Pilots at Kenya Airways plan to go on strike from Saturday to seek better working conditions in defiance of a court order, adding to the woes of the troubled national carrier.
The airline, part owned by the government and Air France-KLM, is one of the biggest in Africa, connecting multiple countries to Europe and Asia, but it is facing turbulent times, including years of losses.
The Kenya Airlines Pilots Association (KALPA) said a series of meetings with airline management had failed to resolve grievances.
No Kenya Airways flight flown by KALPA pilots will depart Nairobi's Jomo Kenyatta International Airport from 6:00 am (0300 GMT) on Saturday, said union secretary general Murithi Nyaga, without specifying how long the strike would last.
"Kenya Airways management's actions have left us with no other option," Nyaga said, adding that a 14-day notice on the industrial action had ended without a solution.
"We had hoped that the management of the airline would soften its stance and engage in negotiation on the issues raised."
The pilots, who have had a particularly fraught relationship with management, are pressing for the reinstatement of contributions to a provident fund.
They also want back payment of all salaries stopped during the Covid-19 pandemic.
- 'Delay and disrupt' -
Kenya Airways on Wednesday warned the strike would jeopardise its recovery and said the pilots' grievances did not warrant such action.
"Industrial action is unnecessary," board chairman Michael Joseph said. "It will delay and disrupt the financial and operational recovery and cause reputational damage to Kenya Airways."
On Monday, the airline won a court injunction stopping the strike, but the pilots' union has nevertheless vowed to down tools.
An official at KALPA, which has 400 members, told AFP the pilots "were acting within the provisions of the law" and that they were yet to be served with a court injunction.
Earlier this week, Kenya Airways estimated losses at $2.5 million per day if the strike goes ahead.
The airline was founded in 1977 following the demise of East African Airways and flies over four million passengers to 42 destinations annually.
But its slogan "The Pride of Africa" rings hollow as it operates thanks to state bailouts following years of losses.
Like other carriers around the world, Kenya Airways saw its revenue nosedive after the pandemic grounded planes worldwide because of stringent travel restrictions, devastating the aerospace and tourism industries.
Despite the gloom, its cargo operations grew slightly in 2020 as it switched to delivering Covid vaccines and maximised its expertise in flying fresh roses to Europe.

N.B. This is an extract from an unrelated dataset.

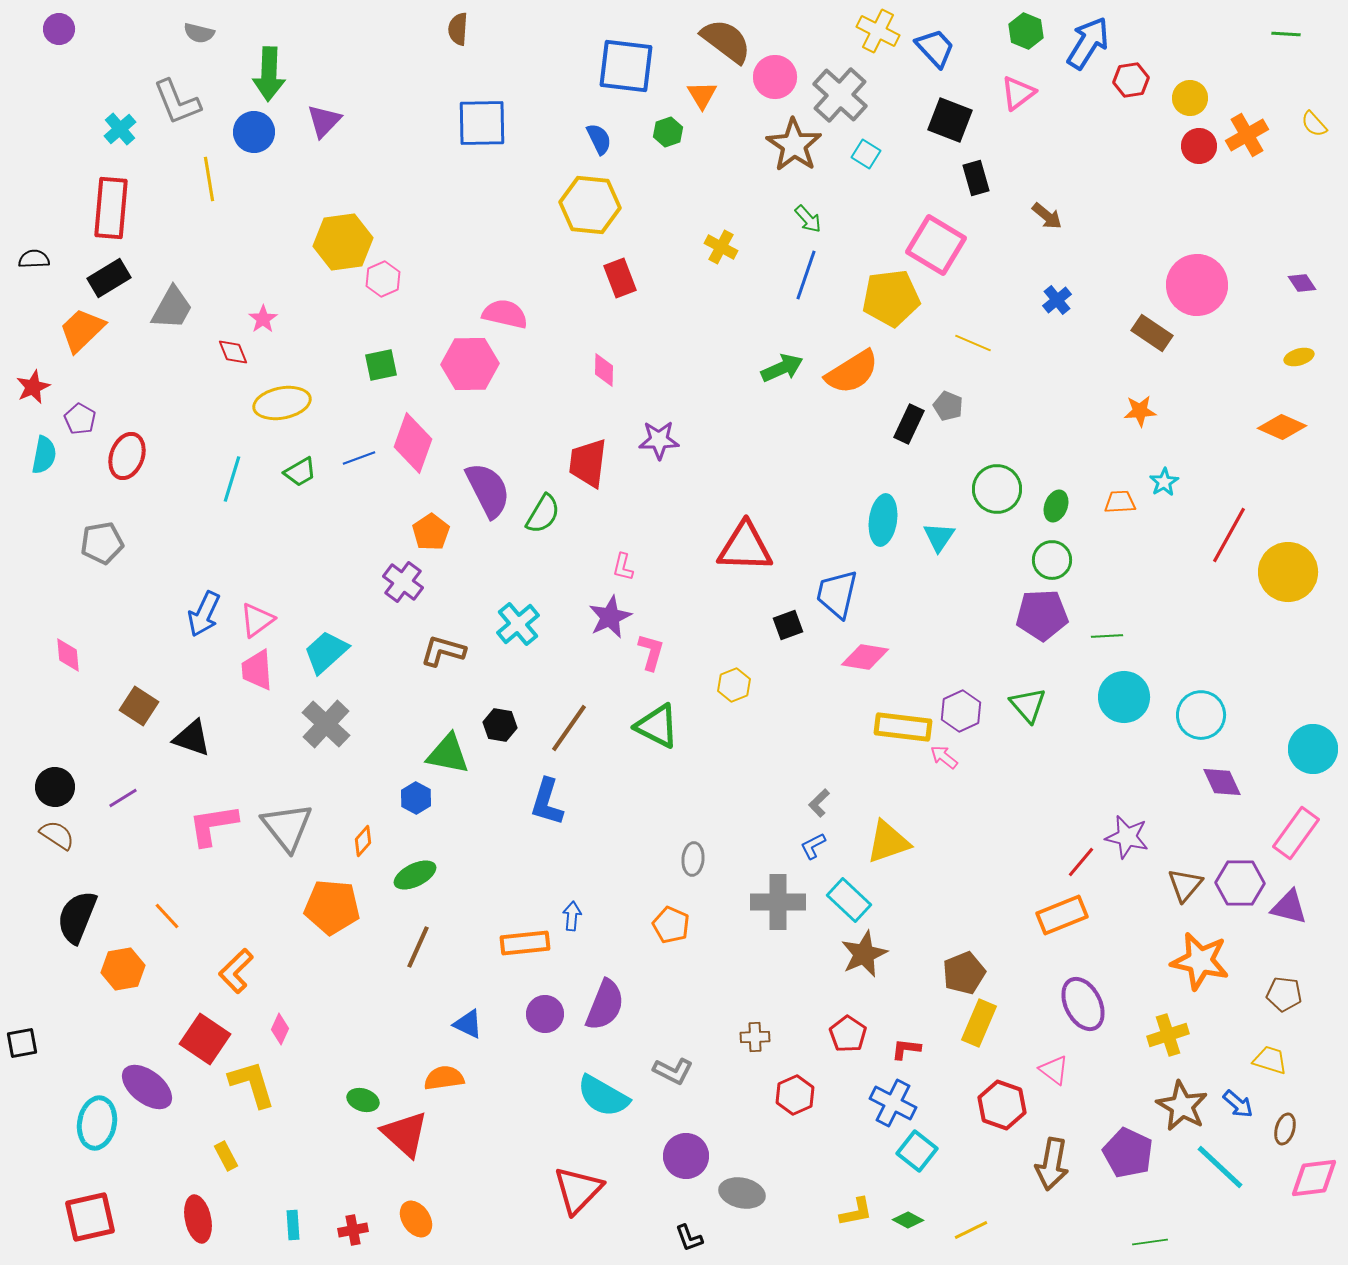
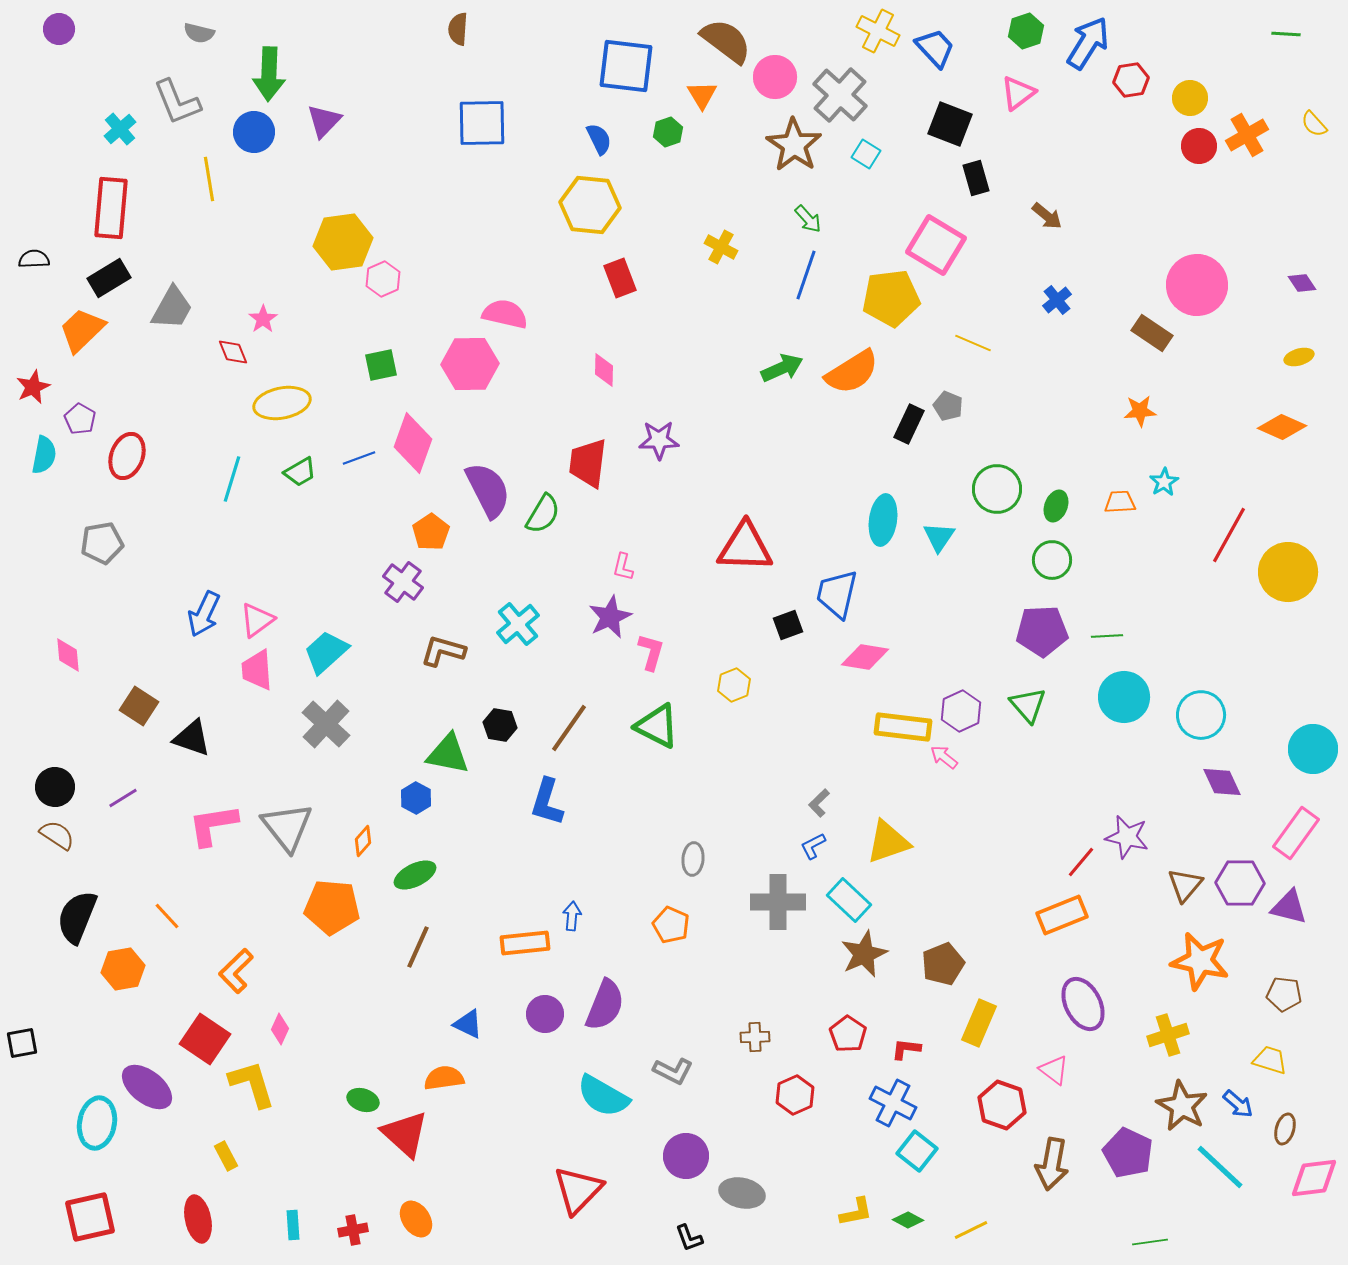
green hexagon at (1026, 31): rotated 20 degrees clockwise
black square at (950, 120): moved 4 px down
purple pentagon at (1042, 615): moved 16 px down
brown pentagon at (964, 973): moved 21 px left, 9 px up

- 'Joke of the continent' -
In August, the airline reported a $81.5 million half-year loss citing high fuel costs, albeit a marked improvement on the $94.6 million loss in the same period last year.
This is despite the Kenyan government injecting some $520 million to keep the airline afloat.
On Wednesday, the airline's management said it was on a path to recovery, flying at least 250,000 passengers each month, and aiming to cut its overall operating costs by 10 percent before the end of next year.
Kenya's tourism arrivals, a major foreign exchange earner, have jumped more than 90 percent to 924,000, the government said in September, projecting that the number could hit 1.4 million by December.
Analysts say a misguided expansion strategy launched in 2011 is the root of the firm's problems, a move that called for the purchase of new Boeing planes with the objective of doubling the size of its network.
A plan to nationalise the carrier, which would see it exempt from paying taxes on engines, maintenance and fuel, remains unimplemented.
On Tuesday, Kenya's leading newspaper the Daily Nation called for a forensic audit of the state bailouts, saying the carrier had become "the joke of the continent."
"It's like pouring public funds down the drain," the paper wrote in an editorial.